Traceback (most recent call last):
  File "./podman-hpc", line 11, in <module>
    load_entry_point('podman-hpc==1.1.0', 'console_scripts', 'podman-hpc')()
  File "/global/homes/s/shubhp/work/exaalt/container/podman-build/usr/lib/python3.6/site-packages/podman_hpc/podman_hpc.py", line 445, in main
    podhpc(prog_name="podman-hpc")
  File "/usr/lib/python3.6/site-packages/click/core.py", line 764, in __call__
    return self.main(*args, **kwargs)
  File "/usr/lib/python3.6/site-packages/click/core.py", line 717, in main
    rv = self.invoke(ctx)
  File "/usr/lib/python3.6/site-packages/click/core.py", line 1137, in invoke
    return _process_result(sub_ctx.command.invoke(sub_ctx))
  File "/usr/lib/python3.6/site-packages/click/core.py", line 956, in invoke
    return ctx.invoke(self.callback, **ctx.params)
  File "/usr/lib/python3.6/site-packages/click/core.py", line 555, in invoke
    return callback(*args, **kwargs)
  File "/usr/lib/python3.6/site-packages/click/decorators.py", line 64, in new_func
    return ctx.invoke(f, obj, *args, **kwargs)
  File "/usr/lib/python3.6/site-packages/click/core.py", line 555, in invoke
    return callback(*args, **kwargs)
  File "/usr/lib/python3.6/site-packages/click/decorators.py", line 17, in new_func
    return f(get_current_context(), *args, **kwargs)
  File "/global/homes/s/shubhp/work/exaalt/container/podman-build/usr/lib/python3.6/site-packages/podman_hpc/podman_hpc.py", line 398, in call_podman
    _shared_run(siteconf, podman_args, **site_opts)
  File "/global/homes/s/shubhp/work/exaalt/container/podman-build/usr/lib/python3.6/site-packages/podman_hpc/podman_hpc.py", line 263, in _shared_run
    valid_params = cpt.filterValidOptions(list(run_args), cmd)
  File "/global/homes/s/shubhp/work/exaalt/container/podman-build/usr/lib/python3.6/site-packages/podman_hpc/click_passthrough.py", line 215, in filterValidOptions
    unknowns = p.parse_known_args(valid_options)[1]
TypeError: 'NoneType' object is not subscriptable

Reason for this error: When container arguments are parsed, podman options are filtered out but we never take overlapping into account i.e -i podman is a boolean flag but for lammps means input file so it expects a value, thus the error.
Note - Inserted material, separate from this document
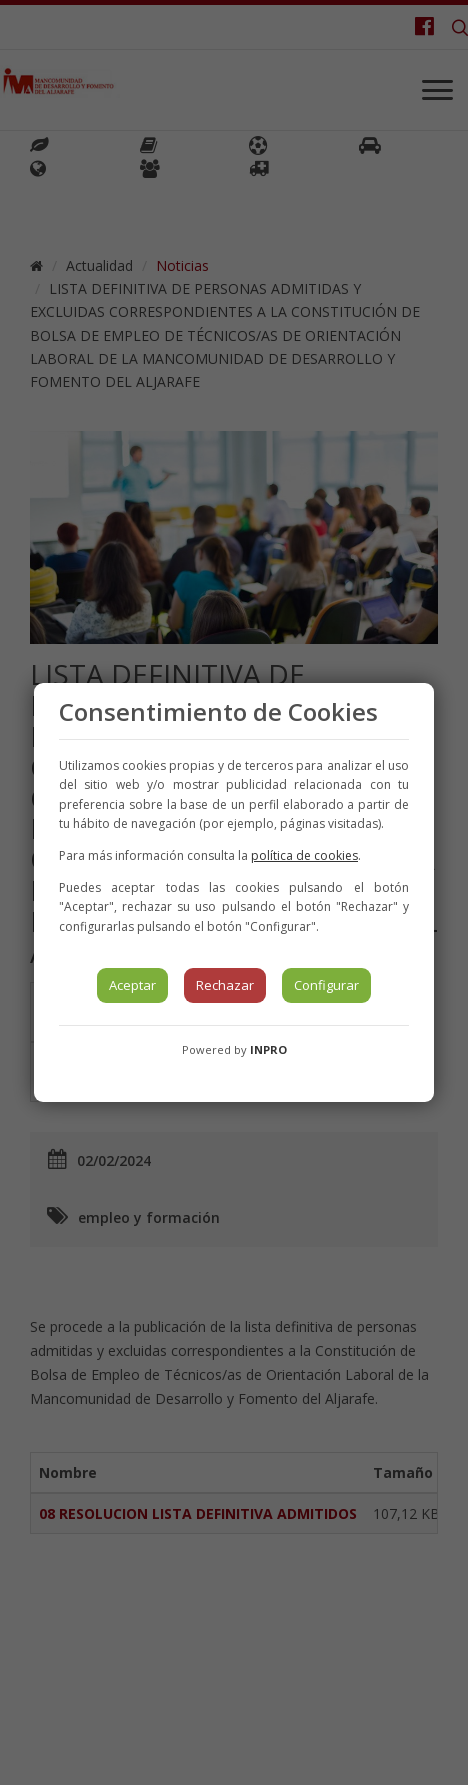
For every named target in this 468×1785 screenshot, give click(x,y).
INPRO (268, 1049)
Solution: Disable filtering of container arguments with podman options

Test program to replicate this error:

#!/usr/bin/python3
import argparse

# Create an ArgumentParser object
p= argparse.ArgumentParser()

flags=["-i", "--interactive"]
valid_options=['localhost/n10-lammps:1.0', '/opt/lammps/install/bin/lmp', '-k', 'on', 'g', '4', '-sf', 'kk', '-pk', 'kokkos', 'newton', 'on', 'neigh', 'half', '-in', '/opt/exaalt/benchmarks/common/in.snap.test', '-var', 'snapdir', '/opt/exaalt/benchmarks/common/2J8_W.SNAP', '-var', 'nx', '256', '-var', 'ny', '256', '-var', 'nz', '256', '-var', 'nsteps', '1']
p.add_argument(*flags, action="store")
# Parse known arguments
try:
    out =  p.parse_known_args(valid_options)[1]
    print(out)
except SystemExit as e:

    print(f"Error: {e}")
    print("Invalid arguments provided. Please check the usage.")

Regards, Shubh PEM intern, NERSC

dingp commented 2 months ago

I cannot replicate the issue on my end.

Here is what I did:

  1. Create a simple script named test_input_arg_value.sh;
  2. Run podman-hpc run --rm -v $PWD:/test ubuntu:latest /test/test_input_arg_value.sh -i "this is my input_file"
> cat test_input_arg_value.sh
#!/bin/bash

input_arg_value=$2
echo $input_arg_value

> podman-hpc run --rm -v $PWD:/test ubuntu:latest /test/test_input_arg_value.sh -i "this is my input_file"
this is my input_file